_Available data:_
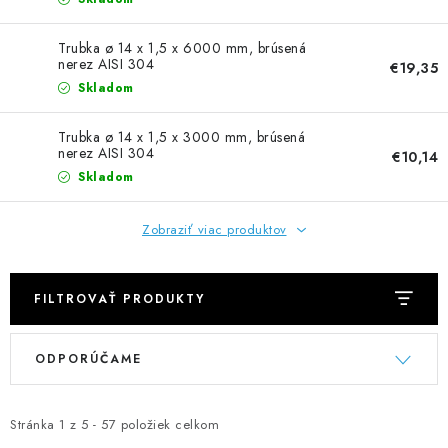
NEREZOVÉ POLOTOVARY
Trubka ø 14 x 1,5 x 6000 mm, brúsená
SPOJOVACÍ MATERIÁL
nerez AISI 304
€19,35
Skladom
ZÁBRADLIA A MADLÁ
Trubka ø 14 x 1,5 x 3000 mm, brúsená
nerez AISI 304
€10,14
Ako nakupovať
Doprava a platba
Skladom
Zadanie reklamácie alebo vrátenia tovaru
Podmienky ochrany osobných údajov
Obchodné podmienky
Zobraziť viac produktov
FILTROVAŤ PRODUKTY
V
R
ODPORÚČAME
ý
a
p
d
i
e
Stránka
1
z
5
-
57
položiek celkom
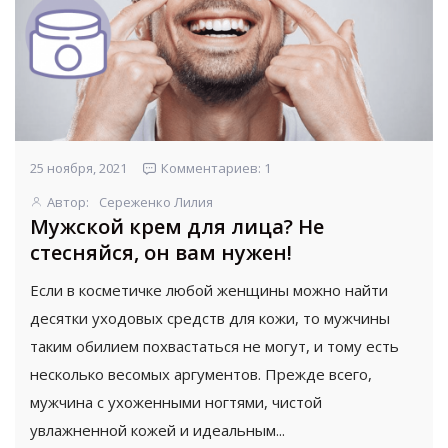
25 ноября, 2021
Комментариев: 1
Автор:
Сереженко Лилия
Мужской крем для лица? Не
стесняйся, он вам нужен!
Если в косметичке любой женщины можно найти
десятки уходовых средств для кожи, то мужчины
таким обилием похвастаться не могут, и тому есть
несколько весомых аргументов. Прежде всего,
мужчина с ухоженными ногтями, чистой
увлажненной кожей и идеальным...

--

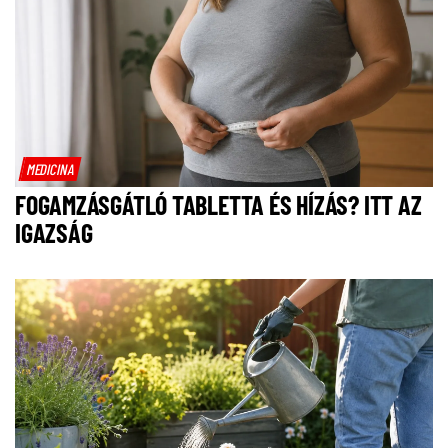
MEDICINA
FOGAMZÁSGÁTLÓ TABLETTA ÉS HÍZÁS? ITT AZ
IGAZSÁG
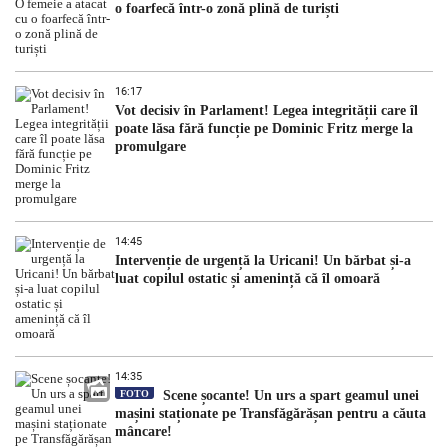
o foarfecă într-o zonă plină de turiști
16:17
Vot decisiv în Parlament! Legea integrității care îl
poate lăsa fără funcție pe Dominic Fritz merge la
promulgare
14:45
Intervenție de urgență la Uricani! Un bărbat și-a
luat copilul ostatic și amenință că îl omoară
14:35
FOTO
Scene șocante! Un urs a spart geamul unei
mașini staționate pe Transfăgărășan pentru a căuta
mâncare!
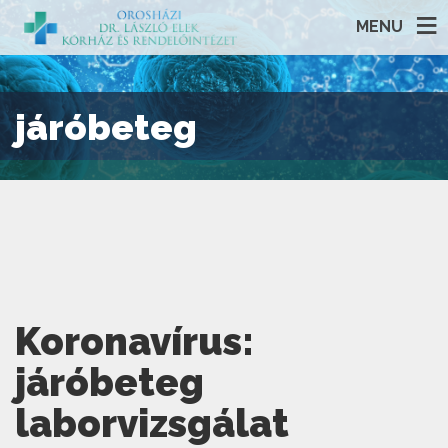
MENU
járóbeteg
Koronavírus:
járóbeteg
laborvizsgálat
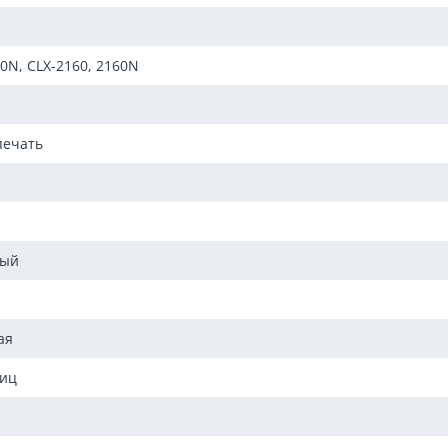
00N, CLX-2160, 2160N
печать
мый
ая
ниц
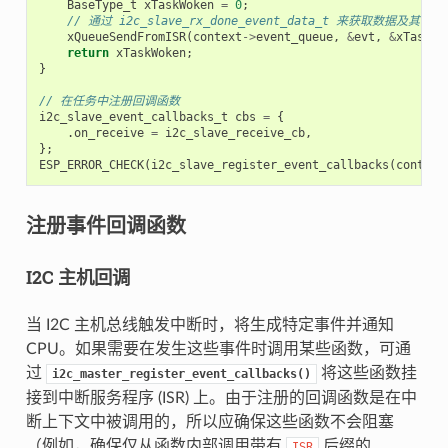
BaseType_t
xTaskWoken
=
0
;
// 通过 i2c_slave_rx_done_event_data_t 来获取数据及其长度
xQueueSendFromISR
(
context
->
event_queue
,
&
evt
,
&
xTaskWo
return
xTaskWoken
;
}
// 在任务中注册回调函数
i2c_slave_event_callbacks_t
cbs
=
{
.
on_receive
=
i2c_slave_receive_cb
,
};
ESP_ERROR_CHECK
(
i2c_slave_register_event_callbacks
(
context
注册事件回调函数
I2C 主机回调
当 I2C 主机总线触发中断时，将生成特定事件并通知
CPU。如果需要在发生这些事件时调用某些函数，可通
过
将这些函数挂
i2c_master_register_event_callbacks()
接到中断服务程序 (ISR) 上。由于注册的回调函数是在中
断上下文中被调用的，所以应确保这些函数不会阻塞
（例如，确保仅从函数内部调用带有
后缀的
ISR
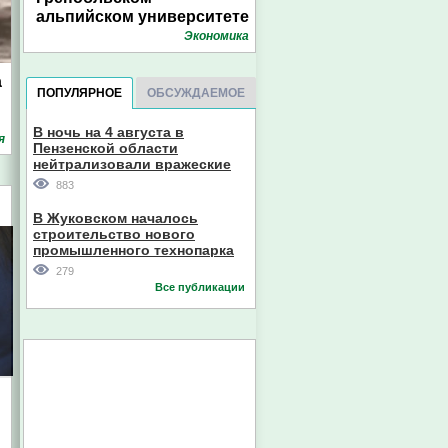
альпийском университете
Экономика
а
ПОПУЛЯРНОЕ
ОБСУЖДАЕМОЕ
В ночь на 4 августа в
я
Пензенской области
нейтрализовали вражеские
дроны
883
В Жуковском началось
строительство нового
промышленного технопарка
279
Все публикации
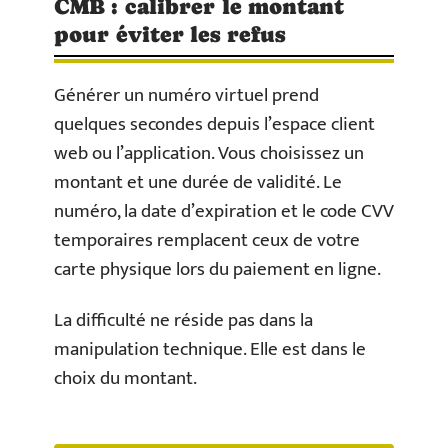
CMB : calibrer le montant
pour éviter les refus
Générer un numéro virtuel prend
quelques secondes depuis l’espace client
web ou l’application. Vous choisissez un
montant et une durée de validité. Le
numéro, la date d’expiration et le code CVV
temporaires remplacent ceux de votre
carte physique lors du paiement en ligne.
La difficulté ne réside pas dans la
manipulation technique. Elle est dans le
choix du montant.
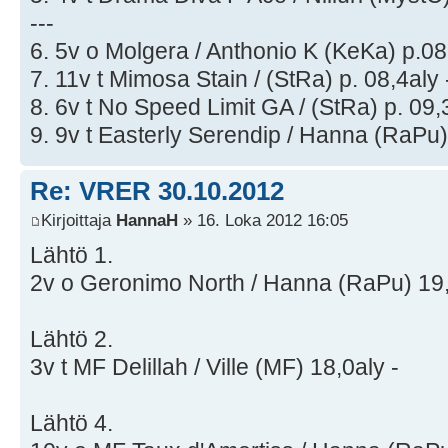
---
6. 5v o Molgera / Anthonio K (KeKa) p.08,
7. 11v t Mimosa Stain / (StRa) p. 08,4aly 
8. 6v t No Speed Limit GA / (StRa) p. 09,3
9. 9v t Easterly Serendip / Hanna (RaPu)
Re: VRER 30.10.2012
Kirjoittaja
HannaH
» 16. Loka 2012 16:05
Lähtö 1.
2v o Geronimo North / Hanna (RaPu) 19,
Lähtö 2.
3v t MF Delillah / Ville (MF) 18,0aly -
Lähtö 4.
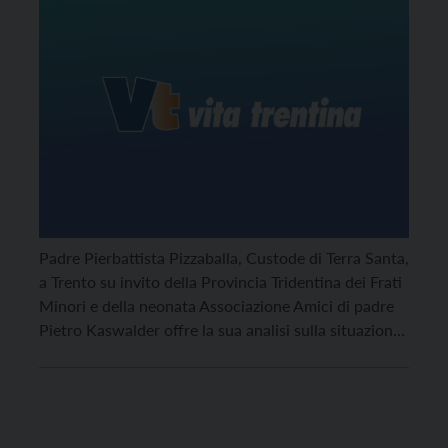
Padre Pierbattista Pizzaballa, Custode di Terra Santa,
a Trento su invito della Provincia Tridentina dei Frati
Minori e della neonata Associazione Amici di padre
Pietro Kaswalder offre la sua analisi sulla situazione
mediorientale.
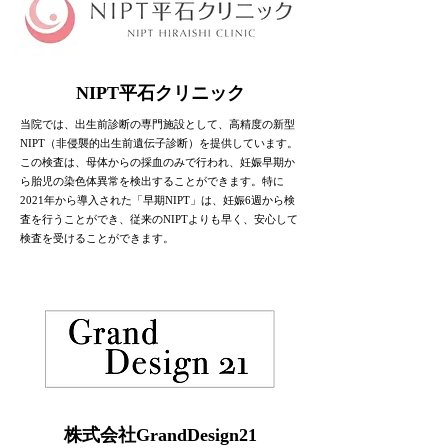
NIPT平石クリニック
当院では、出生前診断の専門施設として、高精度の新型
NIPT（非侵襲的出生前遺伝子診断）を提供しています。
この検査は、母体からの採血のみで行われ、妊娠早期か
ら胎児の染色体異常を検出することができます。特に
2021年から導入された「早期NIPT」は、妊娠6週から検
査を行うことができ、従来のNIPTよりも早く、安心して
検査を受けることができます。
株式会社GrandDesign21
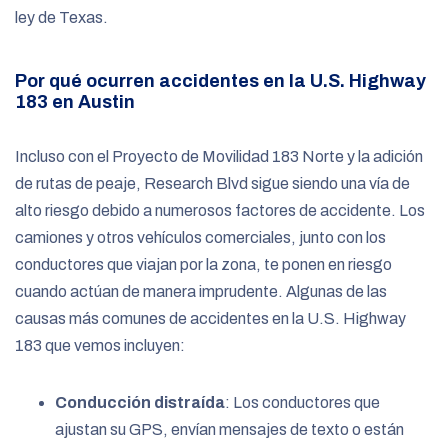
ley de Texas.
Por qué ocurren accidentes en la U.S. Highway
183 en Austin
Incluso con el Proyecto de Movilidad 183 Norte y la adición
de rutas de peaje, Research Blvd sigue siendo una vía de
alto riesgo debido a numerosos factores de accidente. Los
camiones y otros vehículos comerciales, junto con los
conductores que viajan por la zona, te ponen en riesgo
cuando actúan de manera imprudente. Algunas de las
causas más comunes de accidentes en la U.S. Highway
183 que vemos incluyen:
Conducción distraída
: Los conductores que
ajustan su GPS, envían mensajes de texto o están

_Instructions to follow:_ Select the lines from the entries that include the word "Trubka".

_Result:_
Trubka ø 14 x 1,5 x 6000 mm, brúsená
Trubka ø 14 x 1,5 x 3000 mm, brúsená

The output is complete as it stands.